WHAT YOU ARE ASKED TO DO
Leaving out all pictures, write out word for word the lines from the one containing "or enable you" to the end of the data below.

^^^^

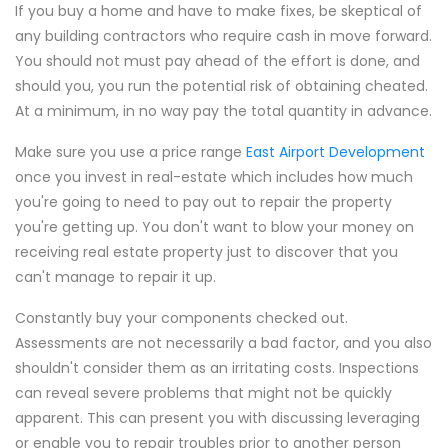
If you buy a home and have to make fixes, be skeptical of
any building contractors who require cash in move forward.
You should not must pay ahead of the effort is done, and
should you, you run the potential risk of obtaining cheated.
At a minimum, in no way pay the total quantity in advance.
Make sure you use a price range
East Airport Development
once you invest in real-estate which includes how much
you're going to need to pay out to repair the property
you're getting up. You don't want to blow your money on
receiving real estate property just to discover that you
can't manage to repair it up.
Constantly buy your components checked out.
Assessments are not necessarily a bad factor, and you also
shouldn't consider them as an irritating costs. Inspections
can reveal severe problems that might not be quickly
apparent. This can present you with discussing leveraging
or enable you to repair troubles prior to another person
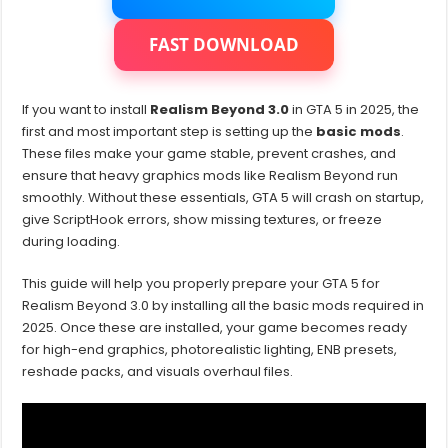
Realism
Beyond
GTA
FAST DOWNLOAD
5
If you want to install
Realism Beyond 3.0
in GTA 5 in 2025, the
first and most important step is setting up the
basic mods
.
These files make your game stable, prevent crashes, and
ensure that heavy graphics mods like Realism Beyond run
smoothly. Without these essentials, GTA 5 will crash on startup,
give ScriptHook errors, show missing textures, or freeze
during loading.
This guide will help you properly prepare your GTA 5 for
Realism Beyond 3.0 by installing all the basic mods required in
2025. Once these are installed, your game becomes ready
for high-end graphics, photorealistic lighting, ENB presets,
reshade packs, and visuals overhaul files.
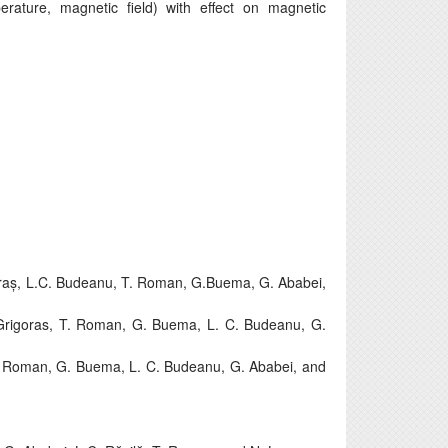
erature, magnetic field) with effect on magnetic
oraș, L.C. Budeanu, T. Roman, G.Buema, G. Ababei,
Grigoras, T. Roman, G. Buema, L. C. Budeanu, G.
T. Roman, G. Buema, L. C. Budeanu, G. Ababei, and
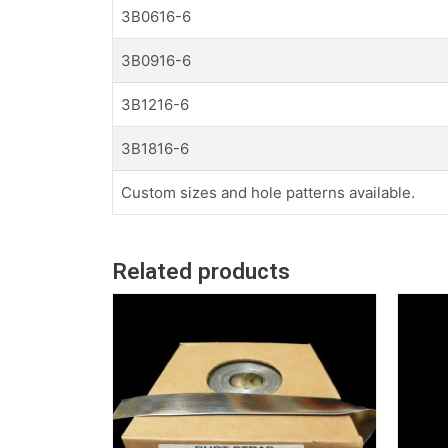
3B0616-6
3B0916-6
3B1216-6
3B1816-6
Custom sizes and hole patterns available.
Related products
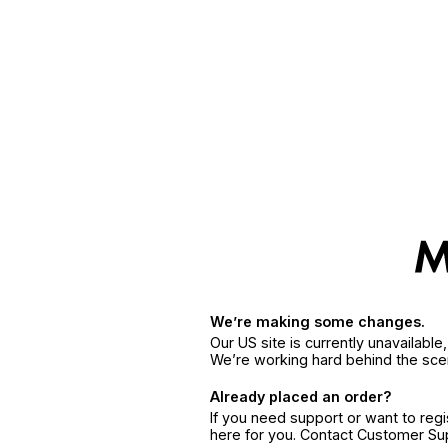
We’re making some changes.
Our US site is currently unavailabl
We’re working hard behind the sce
Already placed an order?
If you need support or want to reg
here for you. Contact Customer S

^^^^

ANSWER SPACE
or enable you to repair troubles prior to another person
Realism
Beyond
GTA
FAST DOWNLOAD
5
If you want to install
Realism Beyond 3.0
in GTA 5 in 2025, the
first and most important step is setting up the
basic mods
.
These files make your game stable, prevent crashes, and
ensure that heavy graphics mods like Realism Beyond run
smoothly. Without these essentials, GTA 5 will crash on startup,
give ScriptHook errors, show missing textures, or freeze
during loading.
This guide will help you properly prepare your GTA 5 for
Realism Beyond 3.0 by installing all the basic mods required in
2025. Once these are installed, your game becomes ready
for high-end graphics, photorealistic lighting, ENB presets,
reshade packs, and visuals overhaul files.
erature, magnetic field) with effect on magnetic
oraș, L.C. Budeanu, T. Roman, G.Buema, G. Ababei,
Grigoras, T. Roman, G. Buema, L. C. Budeanu, G.
T. Roman, G. Buema, L. C. Budeanu, G. Ababei, and
3B0616-6
3B0916-6
3B1216-6
3B1816-6
Custom sizes and hole patterns available.
Related products
We’re making some changes.
Our US site is currently unavailabl
We’re working hard behind the sce
Already placed an order?
If you need support or want to reg
here for you. Contact Customer S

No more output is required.